Elin başüstüne kaldırıldığı durumlarda omuz çevresinde ortaya çıkan ağrı, omuz sıkışmasının en büyük belirtisidir. Avcı, “Omuz sıkışma hastalığı Omuz eklemimizi hareket ettiren kas ve tendonların omuz kemeri denen kemiğin altında sıkışması sonucunda ortaya çıkan ağrıdır. Sendromun tipik belirtisi olan eli yukarı kaldırma esnasında oluşan ağrı en belirgin özelliğidir. Omuz sıkışmasında gündüzleri çok ağrı olmayabilir. Yer çekiminin etkisiyle kol serbest pozisyondayken omuz eklemi aşağıya doğru indiği için omuzdaki aralık genişler. Dolayısıyla orada herhangi bir sıkışma kalmaz. Özellikle kolu yukarı kaldırınca ya da akşamları yattığımızda bu aralık daraldığı için ağrı ortaya çıkar” diye konuştu.
Omuz Sıkışması
Omuz sıkışmasının birçok nedeni bulunabiliyor. Prof. Dr. Avcı “Omuzu aşırı kullanmak, meslek ve spor aktiviteleri omuz sıkışmasına neden olabilir. Ortaya çıkan tendon iltihaplanmaları yani tendinitler, kemiklerde omuz aralığını daraltan bazı yapısal değişiklikler, kas yırtıkları, hareket bozuklukları ve donuk omuz hastalığı omuz sıkışma sendromuna neden olabilir. Omuz ağrısı olan hastaların mutlaka ortopedi hekimine başvurmasında fayda var. Çünkü yapılan spora ve aktiviteye göre her yaşta görülebilir. Öte yandan en çok görüldüğü yaş grubu orta yaş grubudur. Orta yaş grubunda omuz kaslarının yıpranması ve omuz eklem aralığının daralması nedeni ile omuz sıkışma hastalığını daha çok görüyoruz. Bazen de travmaya bağlı yani bir takım zorlanmalar neticesinde kas iltihaplanmaları, kanamaları ve ödemleri oluştuğu için de sıkışma görülebilir.”
Tanı Yöntemi
Prof. Dr. Avcı “Bunun dışında tanı için ilk olarak röntgen çektiriyoruz. Röntgende omuz sıkışma hastalığı bulgularını görmek mümkündür. Özellikle aralıkta daralmalar, kemik yapısında bir takım dejeneratif yani yıpranmaya bağlı değişiklikler röntgenle görülebilir. Onun dışında tanıda en çok kullandığımız görüntüleme yöntemi de MR’dır. MR ile hem sıkışma sendromunun sebebini hem de varsa müdahale gerektiren bir takım yırtıkları, kaslarla ilgili değişiklikleri görmek mümkündür. Dolayısıyla tanısını muayene ve radyolojik tetkiklerle koyuyoruz. Tedavide ilk basamak ameliyat dışı yöntemlerdir. Ameliyat dışı yöntemler ilaçlar, enjeksiyonlar ve fizik tedaviden oluşuyor.

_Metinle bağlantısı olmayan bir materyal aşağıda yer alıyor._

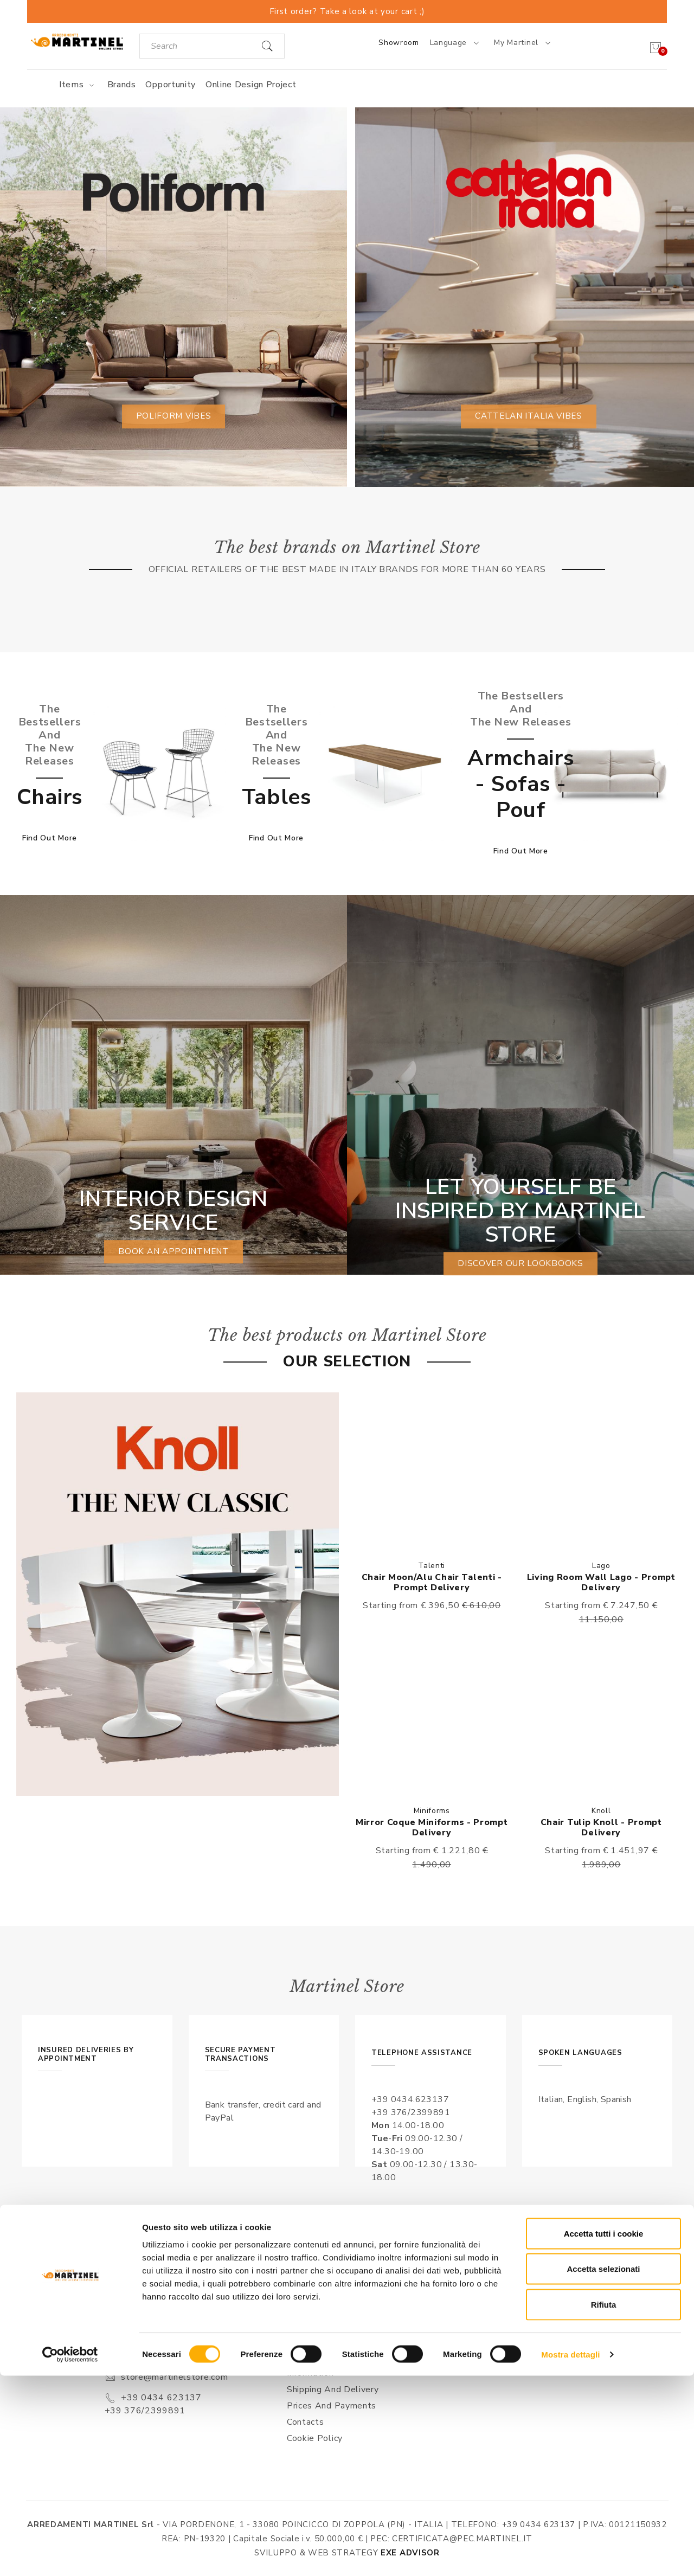  Describe the element at coordinates (335, 2360) in the screenshot. I see `Privacy Conditions & Processing of personal information` at that location.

İlaçlarla omuz bölgesindeki kas iltihaplarını gidermek mümkün oluyor. Test ve tedavi amacı ile omuz eklem boşluğuna bir takım enjeksiyonlar yapıyoruz. Bu enjeksiyonlar çoğunlukla lokal anestezik maddeler ve kortizon karışımından oluşuyor. Bunlar bu bölgedeki iltihabi değişimleri gidermekte etkili oluyor. Dolayısıyla tedavilerde enjeksiyonlardan çok yararlanıyoruz. Bunun dışında fizik tedavi de çok etkili oluyor. Fizik tedaviden sonra bölgedeki hareket bozukluğuna bağlı bir takım sıkışmaya neden olan faktörlerde ortadan kalkmış oluyor.”
Tedavi Yöntemleri
Hastaların yüzde 90’ında ameliyatsız yöntemler kullanılıyor. Prof. Dr. Cem Coşkun Avcı “Eğer ağrının altında yatan başka bir neden yırtık ise ya da 6 aydan uzun süre devam eden fizik tedavi ve ilaçlara rağmen ağrılar geçmezse cerrahi yöntemlere başvurulur. Cerrahi yöntemler içinde de artroskopi kullanılarak bölgedeki yıpranmış tendonlar temizlenir, kemik uçları düzleştirilir, eklem aralığı genişletilerek operasyon sonrası ağrının hemen ortadan kalkması sağlanır. Tedavi sonrası sıkışmaya neden olan aktivite ya da duruma devam edilirse hastalığın tekrarlama riski yükselir. Özellikle sporcularda bu durumu çok görüyoruz. Ağır spor yapanlarda, halter, voleybol, basketbol ve hentbol sporcularında hastalığın tekrarladığını görüyoruz. Altta yatan bir yırtık varsa, o yırtıklardan oluşan iltihabi reaksiyon nedeniyle de yine tekrarlama görebiliriz” ifadelerini kullandı.